Con la esperanza de poder dormir un ratito, a la distancia oye una cápsula informativa que siguiere evitar cambios bruscos de temperatura como medida contra la influenza. Pero los pacientes agrupados tuvieron que pasar justamente temperaturas extremas para poder ser atendidos. El hombre al escuchar esto hunde su nariz entre su chamarra para no respirar aire contaminante.

Ir al baño resulta arriesgado pues otro paciente puede ganarle el asiento. Decide arriesgarse y se levanta procurando no tardarse. Cuando vuelve su lugar ha sido ocupado, tendrá que aguantar el tiempo restante de pie. Los minutos transcurren largos cuando por fin aparece un doctor frente al módulo. "Ya son las 8:00, qué sinvergüenza", mascullan otros pacientes. El doctor levanta los carnets y dice "solamente cuatro van a pasar, los demás este...". Más de 20 madrugaron pero sólo alcanzan cita cuatro.

Todas las miradas, algunas con cejas fruncidas, las acaparó luego la responsable del módulo que dijo con desdén: "si quieren esperarse a ver si alguno de los pacientes que tienen cita no viene, pueden ocupar su lugar".

Uno de los derechohabientes replicó:

-vengo con un fuerte dolor.

-Pues no sé, vaya a urgencias.

-Fui pero no me atendieron.

Rompe el silencio otra voz diferente que dice "la clínica no da abasto pero a dónde va todo el dinero que nos descuentan". Y complementa otra persona "yo no tengo ni pensión ni medicina, sabrá Dios qué hicieron todos mis ahorros durante tantos.

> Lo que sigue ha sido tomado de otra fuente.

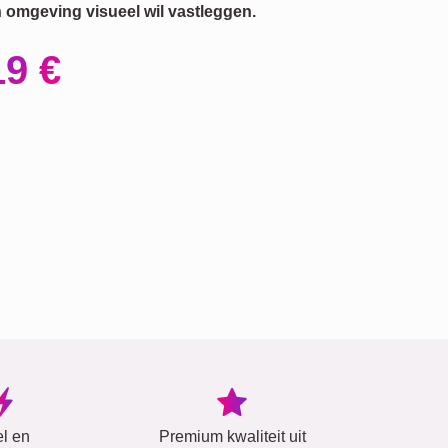
 omgeving visueel wil vastleggen.
19 €
el en
Premium kwaliteit uit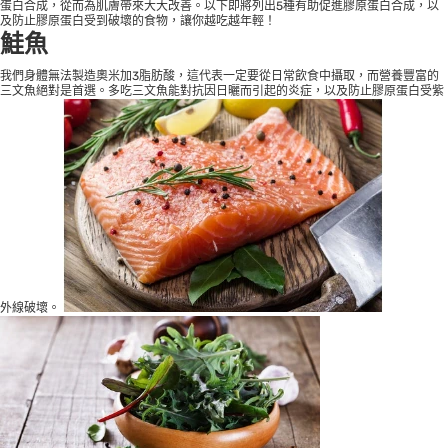
蛋白合成，從而為肌膚帶來大大改善。以下即將列出5種有助促進膠原蛋白合成，以
及防止膠原蛋白受到破壞的食物，讓你越吃越年輕！
鮭魚
我們身體無法製造奧米加3脂肪酸，這代表一定要從日常飲食中攝取，而營養豐富的
三文魚絕對是首選。多吃三文魚能對抗因日曬而引起的炎症，以及防止膠原蛋白受紫
外線破壞。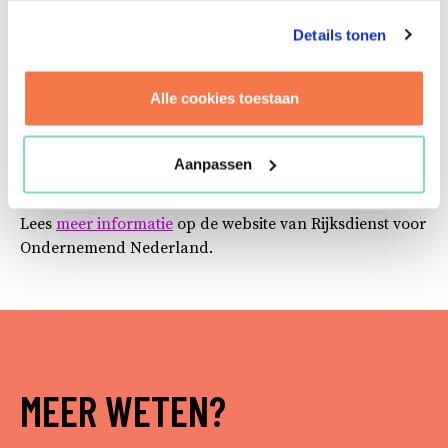
hulpmiddel zijn in de publieke en de private sector.
Details tonen
Wat betekent dit voor Brink?
Alle cookies toestaan
Door onderdeel te vormen van het EPC-facilitators
Netwerk staan wij op een shortlist van personen die
Aanpassen
opdrachtgevers kunnen helpen met dit soort opgaven.
Wij zijn top-of-mind!
Lees
meer informatie
op de website van Rijksdienst voor
Ondernemend Nederland.
MEER WETEN?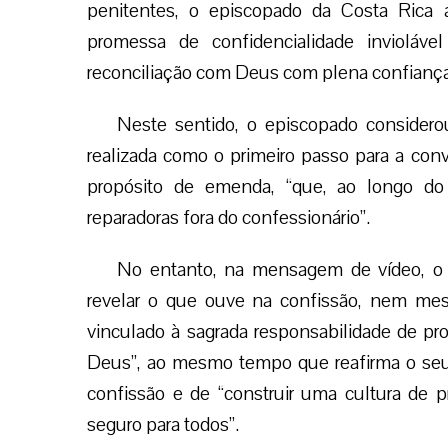
penitentes, o episcopado da Costa Rica a
promessa de confidencialidade invioláv
reconciliação com Deus com plena confiança
Neste sentido, o episcopado considero
realizada como o primeiro passo para a con
propósito de emenda, “que, ao longo do
reparadoras fora do confessionário”.
No entanto, na mensagem de vídeo, o 
revelar o que ouve na confissão, nem mes
vinculado à sagrada responsabilidade de pro
Deus”, ao mesmo tempo que reafirma o seu
confissão e de “construir uma cultura de 
seguro para todos”.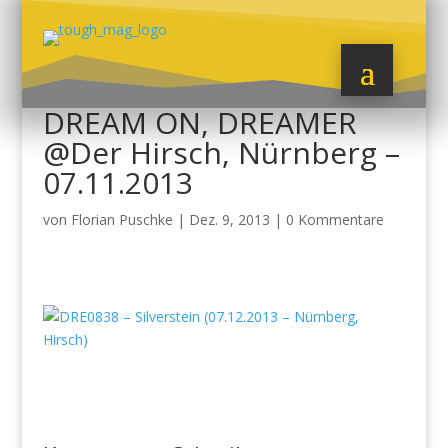
DREAM ON, DREAMER
@Der Hirsch, Nürnberg –
07.11.2013
von
Florian Puschke
|
Dez. 9, 2013
|
0 Kommentare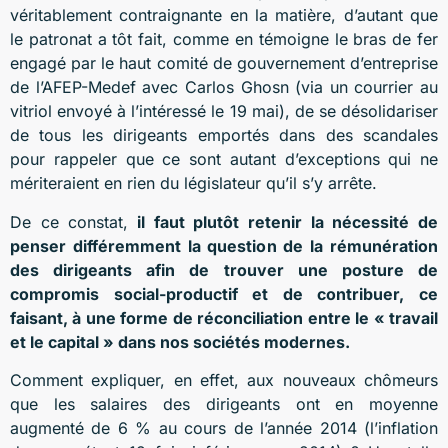
véritablement contraignante en la matière, d’autant que
le patronat a tôt fait, comme en témoigne le bras de fer
engagé par le haut comité de gouvernement d’entreprise
de l’AFEP-Medef avec Carlos Ghosn (via un courrier au
vitriol envoyé à l’intéressé le 19 mai), de se désolidariser
de tous les dirigeants emportés dans des scandales
pour rappeler que ce sont autant d’exceptions qui ne
mériteraient en rien du législateur qu’il s’y arrête.
De ce constat,
il faut plutôt retenir la nécessité de
penser différemment la question de la rémunération
des dirigeants afin de trouver une posture de
compromis social-productif et de contribuer, ce
faisant, à une forme de réconciliation entre le « travail
et le capital » dans nos sociétés modernes.
Comment expliquer, en effet, aux nouveaux chômeurs
que les salaires des dirigeants ont en moyenne
augmenté de 6 % au cours de l’année 2014 (l’inflation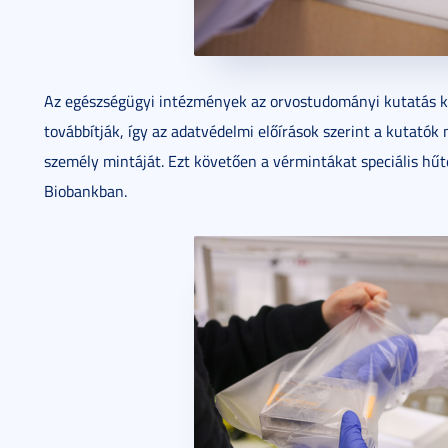
Az egészségügyi intézmények az orvostudományi kutatás k
továbbítják, így az adatvédelmi előírások szerint a kutatók
személy mintáját. Ezt követően a vérmintákat speciális hűt
Biobankban.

La responsable del módulo, abúlica responde: Lleguen más temprano. La sala de espera sigue llena de historias. Otro paciente, con síntomas de influenza y con una fuerte conjuntivitis, murmura al de al lado que, dada la calidad de servicio de la clínica, tuvo que ir con un médico particular; la consulta le costó 600 pesos, más los casi dos mil pesos de medicamento. El médico particular le dio incapacidad por cinco días pero tuvo que pedir al seguro social una incapacidad oficial.

Suena otra cápsula informativa: "Si usted presenta síntomas de... No dude, acuda a su centro de salud más cercano. Recuerde que su salud es primero..." Solamente esboza una ligera sonrisa irónica para no decir más. Y ahí estaba, luego de más de dos horas de espera, le informan que tiene que pasar a consulta, pero desde luego, no tenía cita, así que tuvo que esperar a ver si con suerte alguien de los pacientes agendados no iba.

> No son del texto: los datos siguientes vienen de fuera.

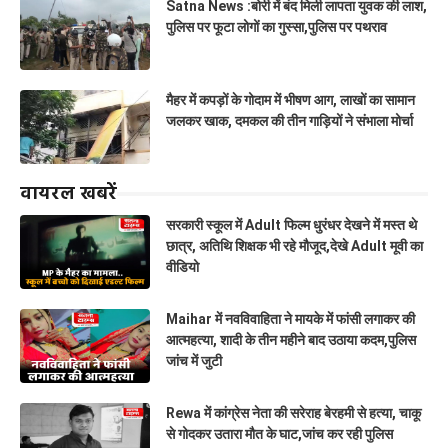
Satna News :बोरी में बंद मिली लापता युवक की लाश,
पुलिस पर फूटा लोगों का गुस्सा,पुलिस पर पथराव
मैहर में कपड़ों के गोदाम में भीषण आग, लाखों का सामान
जलकर खाक, दमकल की तीन गाड़ियों ने संभाला मोर्चा
वायरल खबरें
सरकारी स्कूल में Adult फिल्म धुरंधर देखने में मस्त थे
छात्र, अतिथि शिक्षक भी रहे मौजूद,देखे Adult मूवी का
वीडियो
Maihar में नवविवाहिता ने मायके में फांसी लगाकर की
आत्महत्या, शादी के तीन महीने बाद उठाया कदम,पुलिस
जांच में जुटी
Rewa में कांग्रेस नेता की सरेराह बेरहमी से हत्या, चाकू
से गोदकर उतारा मौत के घाट,जांच कर रही पुलिस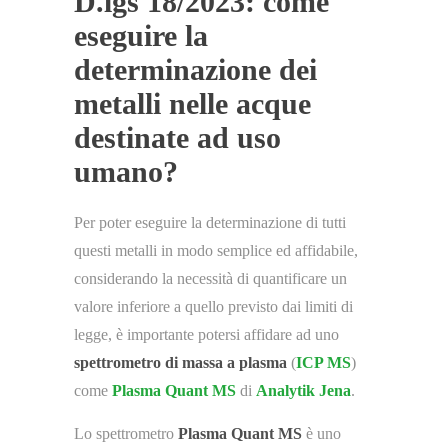
D.lgs 18/2023: come
eseguire la
determinazione dei
metalli nelle acque
destinate ad uso
umano?
Per poter eseguire la determinazione di tutti
questi metalli in modo semplice ed affidabile,
considerando la necessità di quantificare un
valore inferiore a quello previsto dai limiti di
legge, è importante potersi affidare ad uno
spettrometro di massa a plasma
(
ICP MS
)
come
Plasma Quant MS
di
Analytik Jena
.
Lo spettrometro
Plasma Quant MS
è uno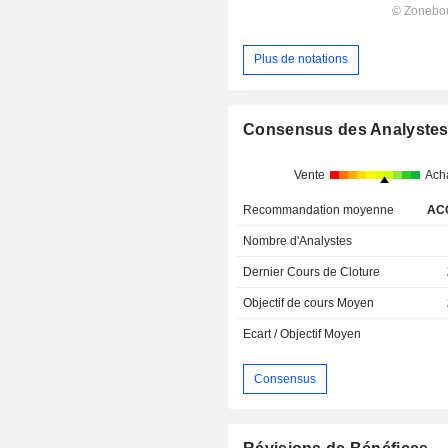
Plus de notations
Consensus des Analyste
Vente
Ach
Recommandation moyenne
AC
Nombre d'Analystes
Dernier Cours de Cloture
Objectif de cours Moyen
Ecart / Objectif Moyen
Consensus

Aunque siente mejoría por efecto de la medicina comprada,uno de los del personal de la clínicalo reprende:

-¿Por qué fue con medico particular y no a urgencias?

El paciente prefirió no contestar.

Cansado por el ajetreo salió de la clínica arrastrando los pies. A lo lejos se ve ya el sol ocultándose, despidiendo una jornada larga pero poco productiva, prácticamente perdida por buscar ilusamente atención médica en la clínica 32 del IMSS.